Ukraine has become an official candidate for European Union (EU) membership, the first step to joining the organisation.
The process could take years to complete and there is no guarantee of success. Moldova has also been granted EU candidate status.
What is the EU?
The EU is an economic and political union of 27 countries.
Goods, services and money move freely between member countries. EU citizens can live and work anywhere within the union.
It operates a single European currency, the euro, which is used by more than 340 million people in 19 of its nations.
Members apply the same standards in areas including food safety, farming and employment rights.
The EU also gives grants to its poorer regions, to help strengthen their economies.
Why does Ukraine want to join?
President Volodymyr Zelensky began the application for EU membership five days after Russia invaded.
He asked to join immediately.
There would be financial benefits to joining the EU.
However, Ukraine's main motive is not economic, argues Dr Zach Paikin, from the Centre of European Policy Studies think tank.
"EU membership would establish Ukraine firmly as an independent, sovereign European state," he says. "Not merely part of the Russian world."
How has Russia reacted?
Although President Vladimir Putin is against Ukraine's long-standing desire to join the Nato military alliance, he insists he has "nothing against" it joining the EU.
However, the Kremlin said it will give the application "increased attention" because the EU is considering its own defence force.
"The military, defence and security components are being discussed," it said. "We are, of course, observing it all thoroughly."
Ukraine's President Zelensky has warned that Russia might retaliate over its application.
"Obviously, we should expect greater hostile activity from Russia," he said. "And not only against Ukraine, but also against other European countries."
How do countries join the EU?
Firstly, the European Commission, the EU's civil service, assesses whether a country is suitable.
It considers whether it has a stable, democratic government, respects human rights, and has a free market economy.
All existing EU members have to agree before a new country can become a candidate.
If successful, it has to adopt all the EU's laws and regulations. This normally takes several years.
Finally, the country signs a treaty which all the other EU countries have to formally approve.
How long does joining the EU take?
For recent joiners Bulgaria, Romania and Croatia, it took between 10 and 12 years.
Albania, North Macedonia, Montenegro and Serbia have been official candidates for years, but their applications have stalled.
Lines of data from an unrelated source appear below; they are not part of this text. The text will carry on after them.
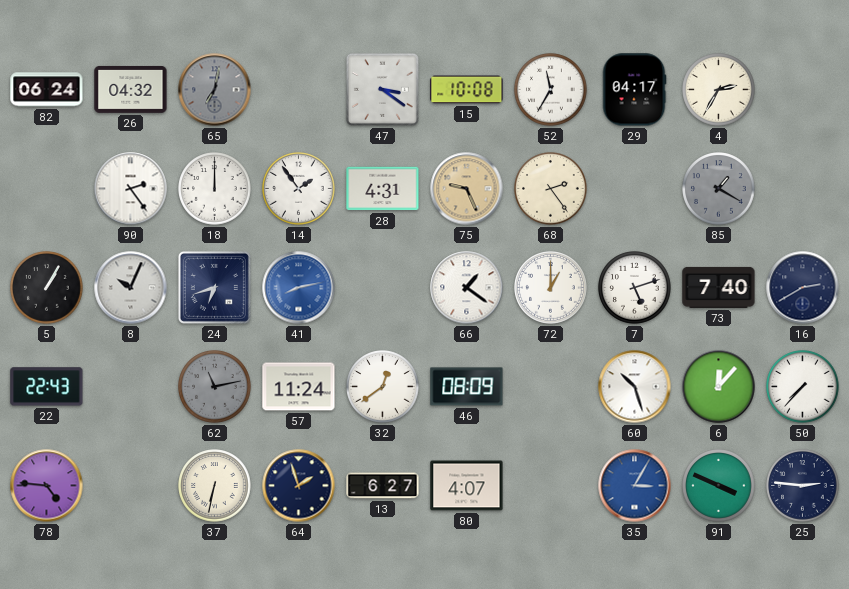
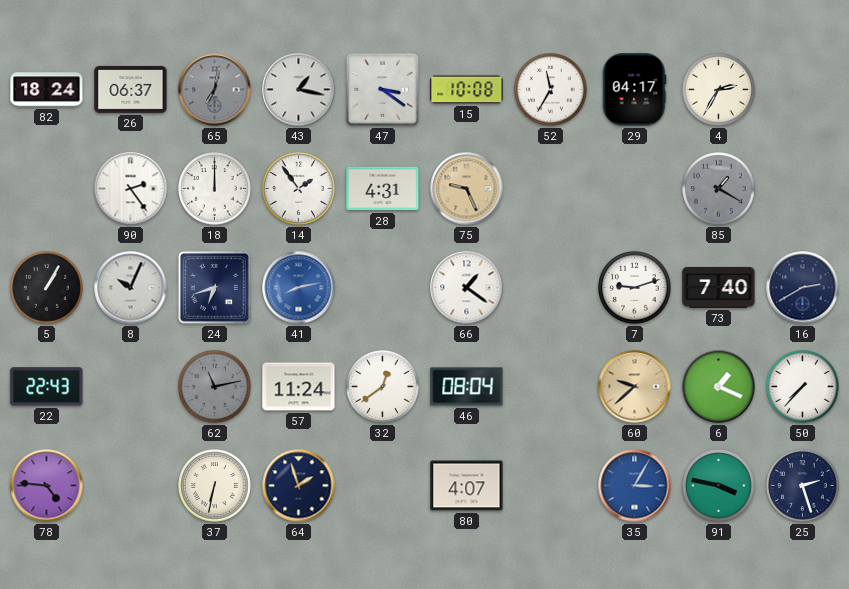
82: 06:24 -> 18:24
26: 04:32 -> 06:37
43: none -> 1:17
68: 2:24 -> none
72: 1:00 -> none
7: 5:12 -> 9:12
46: 08:09 -> 08:04
60: 10:27 -> 9:38
60 dial: white -> champagne
6: 12:07 -> 1:19
13: 6:27 -> none
91: 3:49 -> 3:47
25: 2:46 -> 2:27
Turkey became a candidate in 1999. However, the process stalled over concerns about its human rights record.
How would Ukraine fit into the EU?
- Largest land mass of any country in the EU: 603,550 sq km (233,032 sq miles). Not counting France's overseas departments
- Fifth-largest population: 44.13 million
- Ukraine's annual GDP per capita is $3,724 (£3,040) - one-ninth of the EU average
- It already sells the EU 30% of all the grain it imports
What are Ukraine's current links with the EU?
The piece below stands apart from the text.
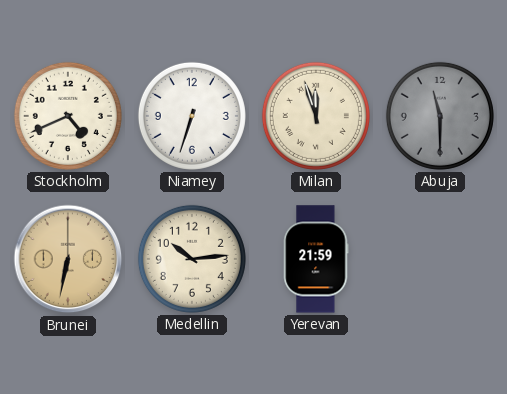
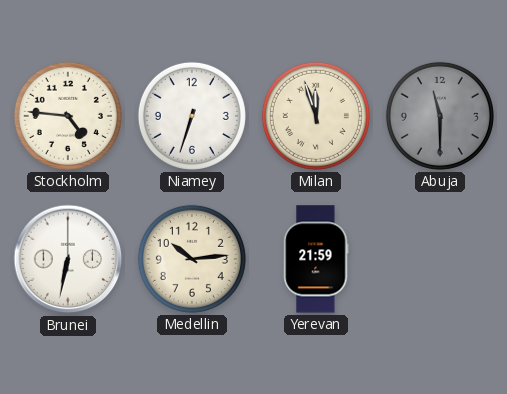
Stockholm: 4:41 -> 4:46
Brunei dial: champagne -> white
Since 2017, Ukraine has been able to trade with EU states without paying tariffs - taxes on goods sent between countries - under a so-called association agreement.
As part of its preparation to apply for membership, Ukraine has already changed many of its laws and regulations to meet EU standards.
What else would Ukraine need to do?
European Commission president Ursula von der Leyen says "good work has been done", but that Ukraine must make further "important reforms".
These include strengthening the rule of law, improving human rights, reducing the power of oligarchs, and tackling corruption.
Another challenge will be cleaning up Ukraine's court system, which has been widely criticised.
How has EU membership helped recent joiners?
The EU has given tens of billions of euros to both countries to support economic development - for example, building new roads and ports.
However, Transparency International argues a lot of this money has been lost through corruption.
Some 1.5 million Bulgarians and 4 million Romanians have used the EU's "freedom of movement" policy to travel abroad. Critics fear this "brain drain" could damage both countries' future prospects.